Il n'avait pour l'instant aucune raison de le faire.
Noah attendit patiemment que celui dont il attendait la venue fasse son entrée et il se leva dès qu'il l'aperçut. Le médecin, pas l'air franchement réveillé, darda sur lui un regard perplexe.
- Shérif ?
Noah le salua d'un simplement hochement de tête accompagné d'un silence inhabituel. Les conventions sociales et convenances, il ne les avait pas forcément en tête à cet instant précis.
- J'ai besoin de votre aide par rapport aux dossiers de quatre corps dont vous vous êtes occupés récemment, consentit-il toutefois à lui révéler.
Il n'avait pas envie de perdre de temps : il ressentait le besoin de travailler, d'avancer dans cette, affaire qui, loin d'être close, l'embarquait tout doucement sur une pente dangereuse. Car qu'importe les efforts que Noah ferait pour ignorer ce fait, un détail dansait dans sa tête : l'air de ressemblance que le visage de chacune des victimes partageait avec son fils unique.
Face à lui, le médecin haussa un sourcil : en vingt ans de carrière, c'était bien la première fois qu'on venait le consulter par rapport à des autopsies qu'il avait déjà pratiquées. L'homme, consciencieux dans son travail, faisait toujours son possible pour faire les autopsies et rapports les plus complets possibles. Ainsi, la visite de Noah le surprenait vraiment.

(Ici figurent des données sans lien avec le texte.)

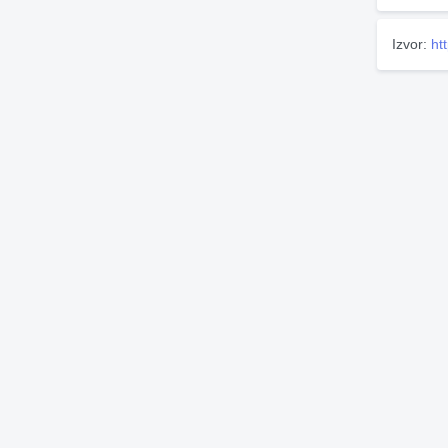
Izvor:
ht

- Nous allons en discuter dans mon bureau, fit-il.
Le shérif le suivit et débarqua quelques instants plus tard dans une pièce fort spacieuse à la décoration fort chaleureuse. Il la détailla, perplexe. Par rapport au reste du cabinet, elle détonnait par son ambiance chaleureuse avec son parquet en bois de bouleau, ses plantes savamment disposées ici et là et son papier peint aux teintes rappelant la forêt. Le docteur Meyer avait transformé son bureau en un véritable petit paradis qui donnait l'impression d'avoir été téléporté en dehors de ce bâtiment dans lequel on ouvrait, on disséquait, on étudiait des corps qui plus jamais ne vivraient. Noah observa donc la pièce avec ironie, cette fois-ci. Oui, l'ironie de se dire qu'ici, on vivait sans réellement faire cas de la mort environnante... Ou alors qu'on l'oubliait sciemment pour l'accepter davantage – tout dépendait du point de vue que l'on choisissait d'adopter.
- Qu'est-ce qui vous turlupine, Shérif ? S'enquit le docteur Meyer après s'être confortablement installé derrière son bureau et invité Noah à prendre place sur le fauteuil face à lui.
Stilinski senior ouvrit sa sacoche et en sortit les quatre dossiers qui attendaient sagement à l'intérieur.
- Il manque des choses, se contenta-t-il de lui indiquer.
Le shérif, peu d'humeur à faciliter le travail d'autrui ou simplement de se montrer avenant, ne ferait que le strict minimum. Si l'homme face à lui était un médecin légiste consciencieux dans son travail, il remarquerait l'anomalie sans qu'il ait besoin de la lui montrer du doigt. Ainsi, il le regarda se saisir de l'amoncellement de pages, les feuilleter, les lire en diagonale. Et il patienta, ne le pressa d'aucune manière. Noah zieuta l'heure sur l'horloge derrière le docteur et en conclut qu'il avait véritablement bien fait d'arriver aussi tôt.
Il sut également qu'il avait visé juste lorsqu'il vit les sourcils de l'homme aux cheveux grisonnants se froncer drastiquement au fur et à mesure qu'il avançait dans son inspection.